> Exercise
Take the data below and write it out exactly, except for the pictures.

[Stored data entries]

—————

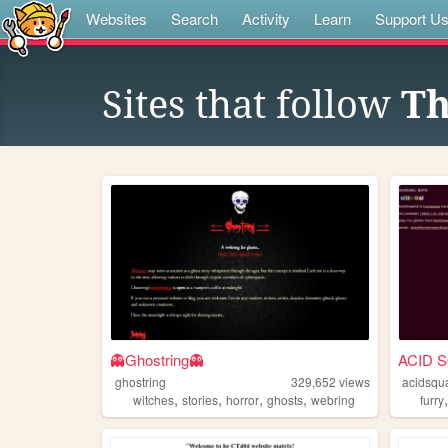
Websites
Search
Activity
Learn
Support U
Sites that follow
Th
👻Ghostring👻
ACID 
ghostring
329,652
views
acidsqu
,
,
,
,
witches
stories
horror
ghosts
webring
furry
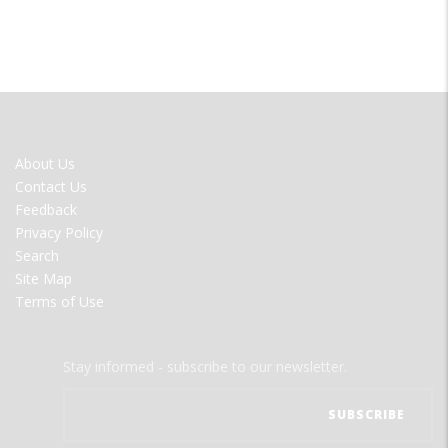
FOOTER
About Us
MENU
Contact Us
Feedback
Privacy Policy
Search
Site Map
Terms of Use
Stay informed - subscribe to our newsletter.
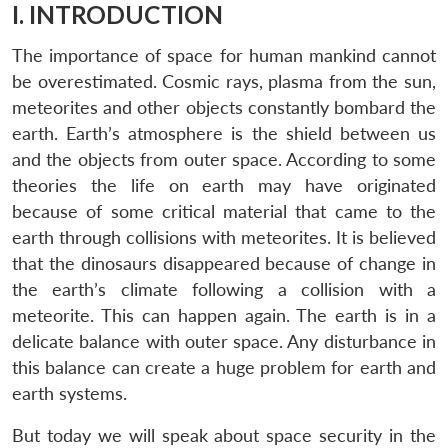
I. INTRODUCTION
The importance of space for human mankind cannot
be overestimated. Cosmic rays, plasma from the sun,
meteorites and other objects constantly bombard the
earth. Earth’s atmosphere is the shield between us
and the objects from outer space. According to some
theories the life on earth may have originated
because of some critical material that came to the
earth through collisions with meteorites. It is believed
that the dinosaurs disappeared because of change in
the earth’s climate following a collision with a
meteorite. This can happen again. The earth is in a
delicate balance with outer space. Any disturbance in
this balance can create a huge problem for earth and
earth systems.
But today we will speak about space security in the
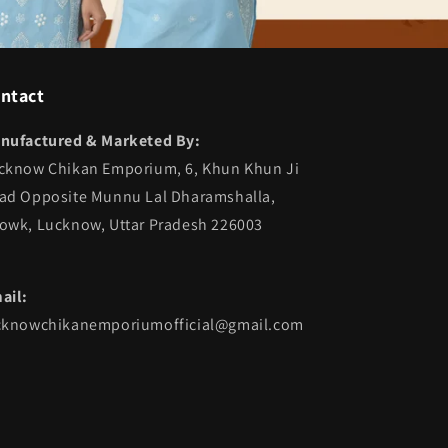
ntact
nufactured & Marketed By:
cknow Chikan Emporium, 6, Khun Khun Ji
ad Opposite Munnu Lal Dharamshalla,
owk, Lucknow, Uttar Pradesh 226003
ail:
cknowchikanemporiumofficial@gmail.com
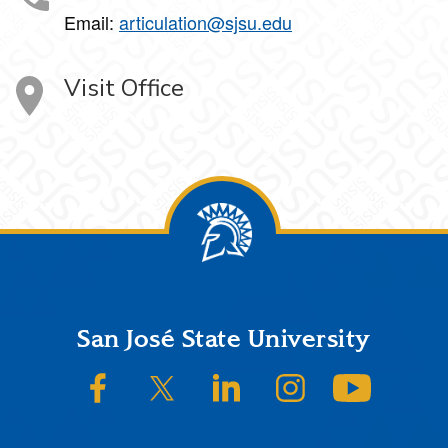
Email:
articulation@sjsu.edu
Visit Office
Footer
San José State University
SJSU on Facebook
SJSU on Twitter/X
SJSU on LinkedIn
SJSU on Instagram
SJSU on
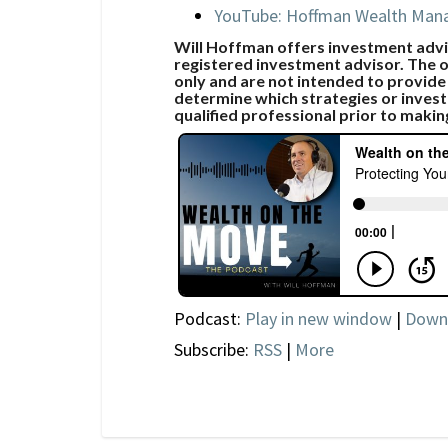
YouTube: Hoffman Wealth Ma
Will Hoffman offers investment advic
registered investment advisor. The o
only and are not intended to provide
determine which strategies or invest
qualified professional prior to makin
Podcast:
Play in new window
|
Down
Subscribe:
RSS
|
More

—————

> Task response
Websites
Search
Activity
Learn
Support U
Sites that follow
Th
👻Ghostring👻
ACID 
ghostring
329,652
views
acidsqu
,
,
,
,
witches
stories
horror
ghosts
webring
furry
FOOTER
About Us
MENU
Contact Us
Feedback
Privacy Policy
Search
Site Map
Terms of Use
Stay informed - subscribe to our newsletter.
I. INTRODUCTION
The importance of space for human mankind cannot
be overestimated. Cosmic rays, plasma from the sun,
meteorites and other objects constantly bombard the
earth. Earth’s atmosphere is the shield between us
and the objects from outer space. According to some
theories the life on earth may have originated
because of some critical material that came to the
earth through collisions with meteorites. It is believed
that the dinosaurs disappeared because of change in
the earth’s climate following a collision with a
meteorite. This can happen again. The earth is in a
delicate balance with outer space. Any disturbance in
this balance can create a huge problem for earth and
earth systems.
But today we will speak about space security in the
ntact
nufactured & Marketed By:
cknow Chikan Emporium, 6, Khun Khun Ji
ad Opposite Munnu Lal Dharamshalla,
owk, Lucknow, Uttar Pradesh 226003
ail:
cknowchikanemporiumofficial@gmail.com
Email:
articulation@sjsu.edu
Visit Office
Footer
San José State University
SJSU on Facebook
SJSU on Twitter/X
SJSU on LinkedIn
SJSU on Instagram
SJSU on
YouTube: Hoffman Wealth Ma
Will Hoffman offers investment advic
registered investment advisor. The o
only and are not intended to provide
determine which strategies or invest
qualified professional prior to makin
Podcast:
Play in new window
|
Down
Subscribe:
RSS
|
More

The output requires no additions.